Whether you’re an aspiring data scientist or a seasoned professional, these are 19 books that will help you improve your skills in machine learning, data analysis, visualization, statistics, and more. I’ve read and can highly recommend them all.
I’ve split this data science reading list into a few categories, but some may naturally belong in several groups (R for Data Science, for example, is great for learning both data visualization and analysis.) And just so you know, I may collect a commission from Amazon for any books you purchase using these links.
Machine Learning (Theoretical)
A good first book on machine learning. Shows how most popular machine learning algorithms work, and also teaches a proper workflow for training and evaluating models (e.g. train/test splits, cross validtion, picking a loss function.) Allows a reader to get an intuitive grasp of what is going on inside the “black box”, but is a little too far on qualitative side if one hopes to gain a full understanding.
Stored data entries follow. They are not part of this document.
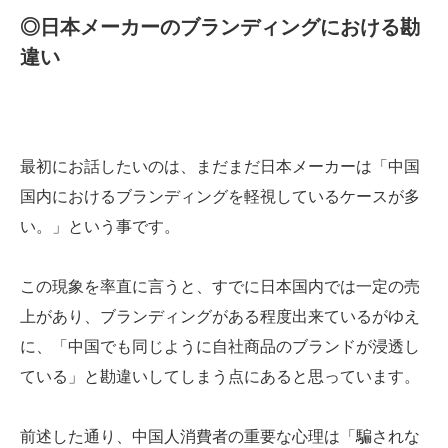
◎日本メーカーのブランディングにおける勘
違い
最初にお話したいのは、まだまだ日本メーカーは「中国
国内におけるブランディングを軽視しているケースが多
い。」という事です。
この現象を率直に言うと、すでに日本国内では一定の売
上があり、ブランディングがある程度出来ているがゆえ
に、「中国でも同じように自社商品のブランドが浸透し
ている」と勘違いしてしまう点にあると思っています。
前述した通り、中国人消費者の重要な心理は「騙されな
For a deeper dive, see the advanced version Elements of Statistical Learning.
Get it on Amazon for $21.72
2. Elements of Statistical Learning — James, Tibshirani, and Hastie [HIGHLY RECOMMEND] - $30.60
Similar to Introduction to Statistical Learning, but much more mathematically dense. This is my favorite reference book for machine learning theory. Topics include generalized linear models, additive models, bagging, boosting, tree-fitting algorithms, random forests, gradient boosting, and much more. It’s worth reading several times.
Get it on Amazon for $30.60
Another machine learning book that focuses on theory. It won’t show you how to train your own models, but it will help to understand why models work and what guarantees we’re able to make about learning and generalization. Less focused on specific ML algorithms, and more focused on the properties of learning and generalization.
Get it on Amazon for $45.00
4. Deep Learning – Goodfellow, Bengio and Courville [HIGHLY RECOMMEND] - $25.01
A balance of intuition, applicability, and theory that this field has been lacking. Begins with the nuts and bolts of feedforward networks, and then goes into depth about the state of the art in model regularization, optimization, and various model classes and architectures. Filled with useful tips and tricks for implementing models. This is the best book out there right now for learning how deep learning works.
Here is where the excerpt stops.